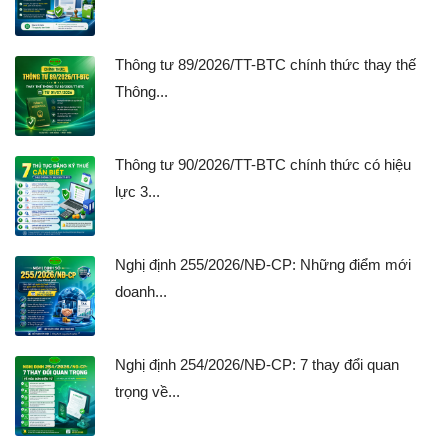
Thông tư 89/2026/TT-BTC chính thức thay thế
Thông...
Thông tư 90/2026/TT-BTC chính thức có hiệu
lực 3...
Nghị định 255/2026/NĐ-CP: Những điểm mới
doanh...
Nghị định 254/2026/NĐ-CP: 7 thay đổi quan
trọng về...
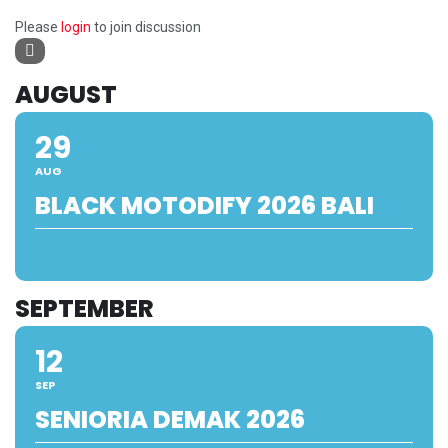
Please
login
to join discussion
AUGUST
29
AUG
BLACK MOTODIFY 2026 BALI
SEPTEMBER
12
SEP
SENIORIA DEMAK 2026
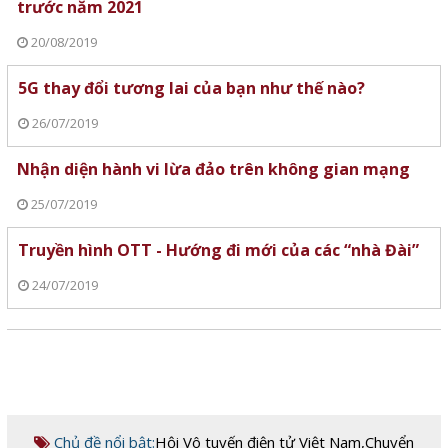
trước năm 2021
20/08/2019
5G thay đổi tương lai của bạn như thế nào?
26/07/2019
Nhận diện hành vi lừa đảo trên không gian mạng
25/07/2019
Truyền hình OTT - Hướng đi mới của các “nhà Đài”
24/07/2019
Chủ đề nổi bật:
Hội Vô tuyến điện tử Việt Nam
,
Chuyển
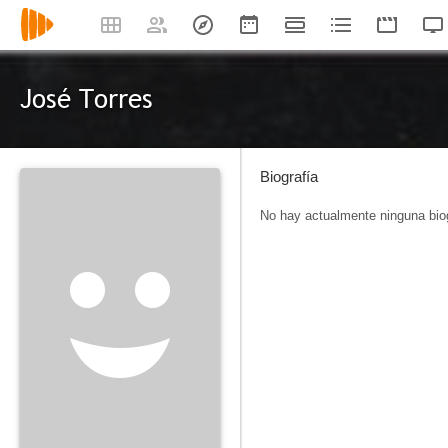
José Torres
Biografía
No hay actualmente ninguna biog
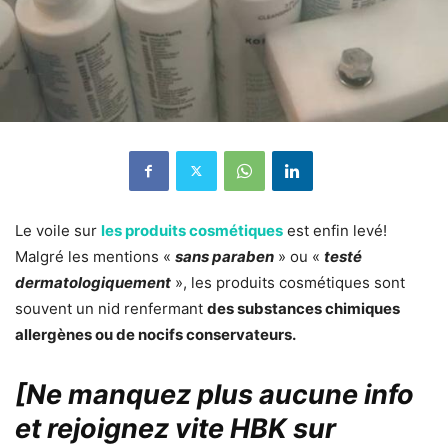
Le voile sur
les produits cosmétiques
est enfin levé!
Malgré les mentions «
sans paraben
» ou «
testé
dermatologiquement
», les produits cosmétiques sont
souvent un nid renfermant
des substances chimiques
allergènes ou de nocifs conservateurs.
[Ne manquez plus aucune info
et rejoignez vite HBK sur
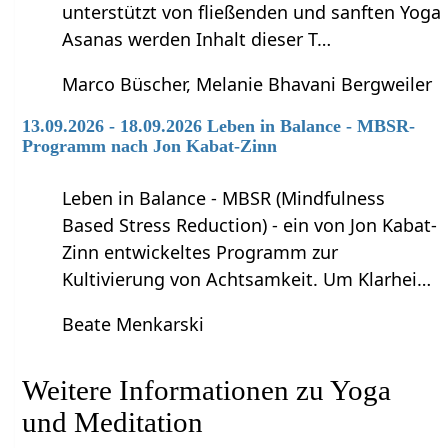
unterstützt von fließenden und sanften Yoga
Asanas werden Inhalt dieser T…
Marco Büscher, Melanie Bhavani Bergweiler
13.09.2026 - 18.09.2026 Leben in Balance - MBSR-
Programm nach Jon Kabat-Zinn
Leben in Balance - MBSR (Mindfulness
Based Stress Reduction) - ein von Jon Kabat-
Zinn entwickeltes Programm zur
Kultivierung von Achtsamkeit. Um Klarhei…
Beate Menkarski
Weitere Informationen zu Yoga
und Meditation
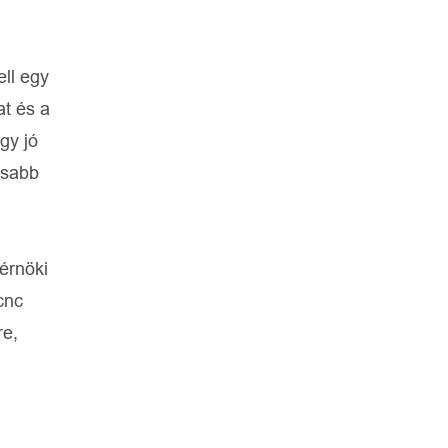
ell egy
at és a
gy jó
asabb
érnöki
cnc
re,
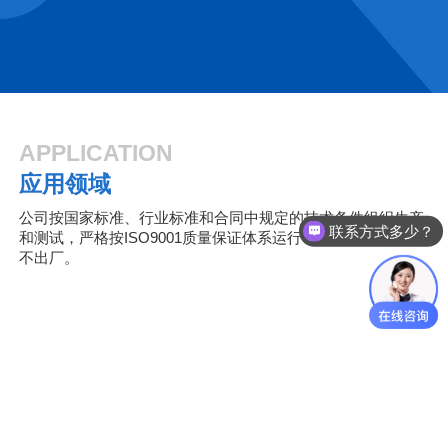
APPLICATION
应用领域
公司按国家标准、行业标准和合同中规定的技术条件组织生产
联系方式多少？
和测试，严格按ISO9001质量保证体系运行，保证不合格产品
如何选型？
不出厂。
矿山冶金
电力能源
城市建设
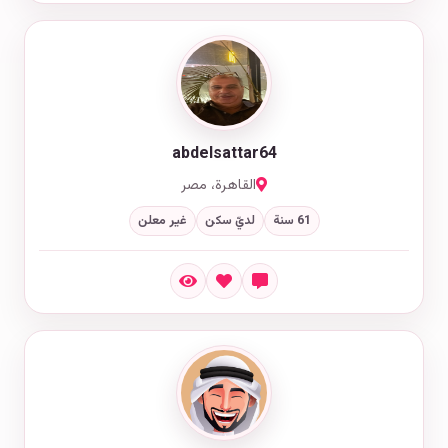
abdelsattar64
القاهرة، مصر
61 سنة
لديّ سكن
غير معلن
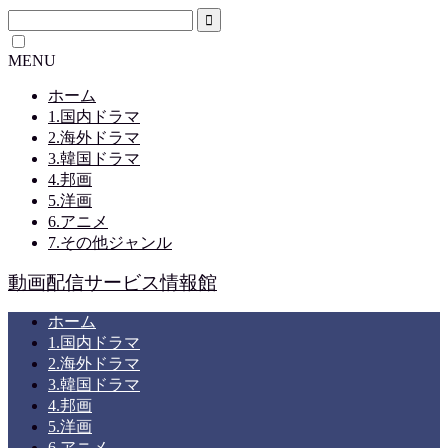
MENU
ホーム
1.国内ドラマ
2.海外ドラマ
3.韓国ドラマ
4.邦画
5.洋画
6.アニメ
7.その他ジャンル
動画配信サービス情報館
ホーム
1.国内ドラマ
2.海外ドラマ
3.韓国ドラマ
4.邦画
5.洋画
6.アニメ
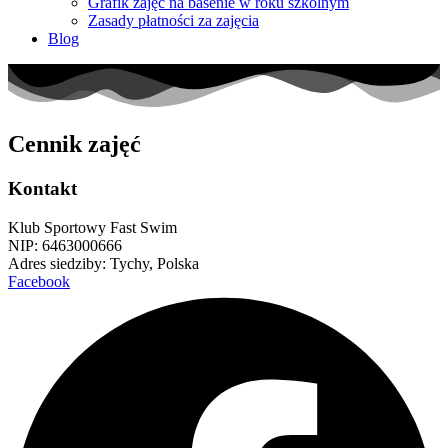
Grafik zajęć na basenie w roku szkolnym
Zasady płatności za zajęcia
Blog
Cennik zajęć
Kontakt
Klub Sportowy Fast Swim
NIP: 6463000666
Adres siedziby: Tychy, Polska
Facebook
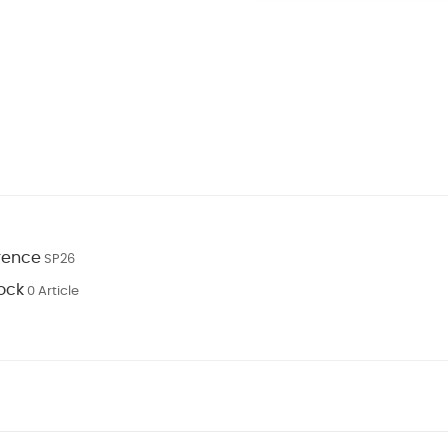
rence
SP26
ock
0 Article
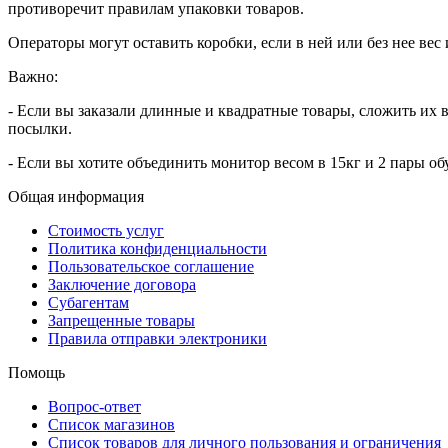
противоречит правилам упаковки товаров.
Операторы могут оставить коробки, если в ней или без нее вес 
Важно:
- Если вы заказали длинные и квадратные товары, сложить их 
посылки.
- Если вы хотите объединить монитор весом в 15кг и 2 пары о
Общая информация
Стоимость услуг
Политика конфиденциальности
Пользовательское соглашение
Заключение договора
Субагентам
Запрещенные товары
Правила отправки электроники
Помощь
Вопрос-ответ
Список магазинов
Список товаров для личного пользования и ограничения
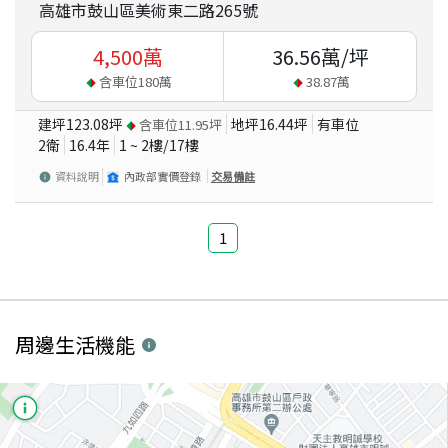
高雄市鼓山區美術東二路265號
4,500
萬
36.56
萬/坪
含車位
180
萬
38.87
萬
建坪
123.08
坪
地坪
16.44
坪
有車位
含車位
11.95
坪
2衛
16.4
年
1 ~ 2
樓/
17
樓
資料說明
內政部實價登錄
交易備註
1
周邊生活機能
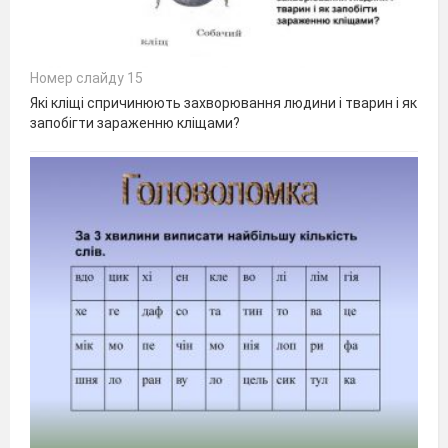
Номер слайду 15
Які кліщі спричинюють захворювання людини і тварин і як
запобігти зараженню кліщами?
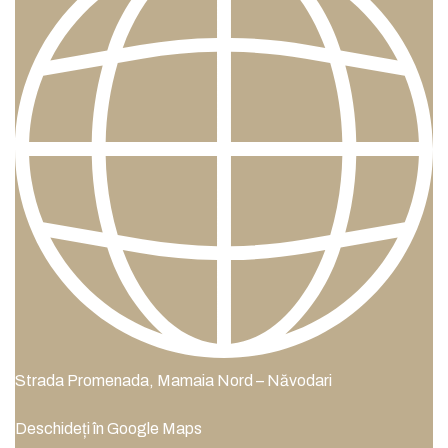
Strada Promenada, Mamaia Nord – Năvodari
Deschideți în Google Maps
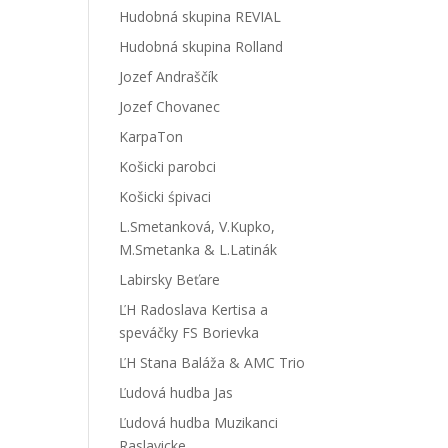
Hudobná skupina REVIAL
Hudobná skupina Rolland
Jozef Andraščík
Jozef Chovanec
KarpaTon
Košicki parobci
Košicki śpivaci
L.Smetanková, V.Kupko,
M.Smetanka & L.Latinák
Labirsky Beťare
ĽH Radoslava Kertisa a
speváčky FS Borievka
ĽH Stana Baláža & AMC Trio
Ľudová hudba Jas
Ľudová hudba Muzikanci
Raslavicke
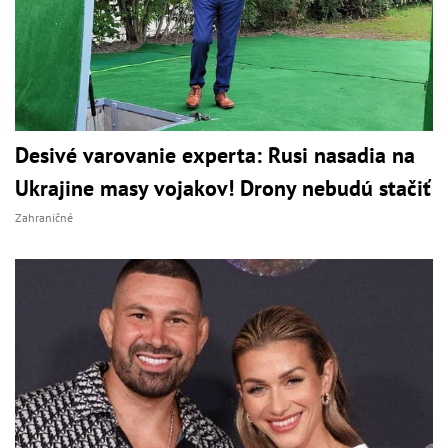
Desivé varovanie experta: Rusi nasadia na
Ukrajine masy vojakov! Drony nebudú stačiť
Zahraničné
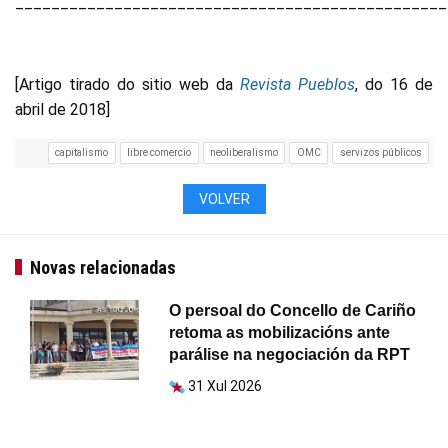
________________________________________________
[Artigo tirado do sitio web da
Revista Pueblos
, do 16 de
abril de 2018]
capitalismo
libre comercio
neoliberalismo
OMC
servizos públicos
VOLVER
Novas relacionadas
O persoal do Concello de Cariño
retoma as mobilizacións ante
parálise na negociación da RPT
31 Xul 2026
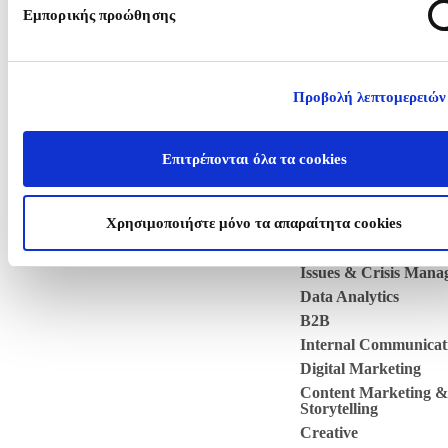
CONTACT
Εμπορικής προώθησης
Προβολή λεπτομερειών
WHO WE ARE
WHAT WE DO
Επιτρέπονται όλα τα cookies
Public Affairs
Press Office / Media 
Χρησιμοποιήστε μόνο τα απαραίτητα cookies
Events
Strategy & Consultin
Issues & Crisis Man
Data Analytics
B2B
Internal Communicat
Digital Marketing
Content Marketing &
Storytelling
Creative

WORK TASK —
An exact retyping of each record, with no pictures, is the answer required.

RESPONSE TO THE TASK —
Thông tư 89/2026/TT-BTC chính thức thay thế
Thông...
Thông tư 90/2026/TT-BTC chính thức có hiệu
lực 3...
Nghị định 255/2026/NĐ-CP: Những điểm mới
doanh...
Nghị định 254/2026/NĐ-CP: 7 thay đổi quan
trọng về...
Please
login
to join discussion
AUGUST
29
AUG
BLACK MOTODIFY 2026 BALI
SEPTEMBER
12
SEP
SENIORIA DEMAK 2026
trước năm 2021
20/08/2019
5G thay đổi tương lai của bạn như thế nào?
26/07/2019
Nhận diện hành vi lừa đảo trên không gian mạng
25/07/2019
Truyền hình OTT - Hướng đi mới của các “nhà Đài”
24/07/2019
Chủ đề nổi bật:
Hội Vô tuyến điện tử Việt Nam
,
Chuyển
José Torres
Biografía
No hay actualmente ninguna biog
Le voile sur
les produits cosmétiques
est enfin levé!
Malgré les mentions «
sans paraben
» ou «
testé
dermatologiquement
», les produits cosmétiques sont
souvent un nid renfermant
des substances chimiques
allergènes ou de nocifs conservateurs.
[Ne manquez plus aucune info
et rejoignez vite HBK sur
unterstützt von fließenden und sanften Yoga
Asanas werden Inhalt dieser T…
Marco Büscher, Melanie Bhavani Bergweiler
13.09.2026 - 18.09.2026 Leben in Balance - MBSR-
Programm nach Jon Kabat-Zinn
Leben in Balance - MBSR (Mindfulness
Based Stress Reduction) - ein von Jon Kabat-
Zinn entwickeltes Programm zur
Kultivierung von Achtsamkeit. Um Klarhei…
Beate Menkarski
Weitere Informationen zu Yoga
und Meditation
ell egy
at és a
gy jó
asabb
érnöki
cnc
re,
APPLICATION
应用领域
公司按国家标准、行业标准和合同中规定的技术条件组织生产
联系方式多少？
和测试，严格按ISO9001质量保证体系运行，保证不合格产品
如何选型？
不出厂。
矿山冶金
电力能源
城市建设
abdelsattar64
القاهرة، مصر
61 سنة
لديّ سكن
غير معلن
MENU
ホーム
1.国内ドラマ
2.海外ドラマ
3.韓国ドラマ
4.邦画
5.洋画
6.アニメ
7.その他ジャンル
動画配信サービス情報館
ホーム
1.国内ドラマ
2.海外ドラマ
3.韓国ドラマ
4.邦画
5.洋画
6.アニメ
Grafik zajęć na basenie w roku szkolnym
Zasady płatności za zajęcia
Blog
Cennik zajęć
Kontakt
Klub Sportowy Fast Swim
NIP: 6463000666
Adres siedziby: Tychy, Polska
Facebook
rence
SP26
ock
0 Article
противоречит правилам упаковки товаров.
Операторы могут оставить коробки, если в ней или без нее вес 
Важно:
- Если вы заказали длинные и квадратные товары, сложить их 
посылки.
- Если вы хотите объединить монитор весом в 15кг и 2 пары о
Общая информация
Стоимость услуг
Политика конфиденциальности
Пользовательское соглашение
Заключение договора
Субагентам
Запрещенные товары
Правила отправки электроники
Помощь
Вопрос-ответ
Список магазинов
Список товаров для личного пользования и ограничения
高雄市鼓山區美術東二路265號
4,500
萬
36.56
萬/坪
含車位
180
萬
38.87
萬
建坪
123.08
坪
地坪
16.44
坪
有車位
含車位
11.95
坪
2衛
16.4
年
1 ~ 2
樓/
17
樓
資料說明
內政部實價登錄
交易備註
1
周邊生活機能
Номер слайду 15
Які кліщі спричинюють захворювання людини і тварин і як
запобігти зараженню кліщами?
Strada Promenada, Mamaia Nord – Năvodari
Deschideți în Google Maps
Hudobná skupina REVIAL
Hudobná skupina Rolland
Jozef Andraščík
Jozef Chovanec
KarpaTon
Košicki parobci
Košicki śpivaci
L.Smetanková, V.Kupko,
M.Smetanka & L.Latinák
Labirsky Beťare
ĽH Radoslava Kertisa a
speváčky FS Borievka
ĽH Stana Baláža & AMC Trio
Ľudová hudba Jas
Ľudová hudba Muzikanci
Raslavicke
Desivé varovanie experta: Rusi nasadia na
Ukrajine masy vojakov! Drony nebudú stačiť
Zahraničné
________________________________________________
[Artigo tirado do sitio web da
Revista Pueblos
, do 16 de
abril de 2018]
capitalismo
libre comercio
neoliberalismo
OMC
servizos públicos
VOLVER
Novas relacionadas
O persoal do Concello de Cariño
retoma as mobilizacións ante
parálise na negociación da RPT
31 Xul 2026
CONTACT
Εμπορικής προώθησης
Προβολή λεπτομερειών
WHO WE ARE
WHAT WE DO
Επιτρέπονται όλα τα cookies
Public Affairs
Press Office / Media 
Χρησιμοποιήστε μόνο τα απαραίτητα cookies
Events
Strategy & Consultin
Issues & Crisis Man
Data Analytics
B2B
Internal Communicat
Digital Marketing
Content Marketing &
Storytelling
Creative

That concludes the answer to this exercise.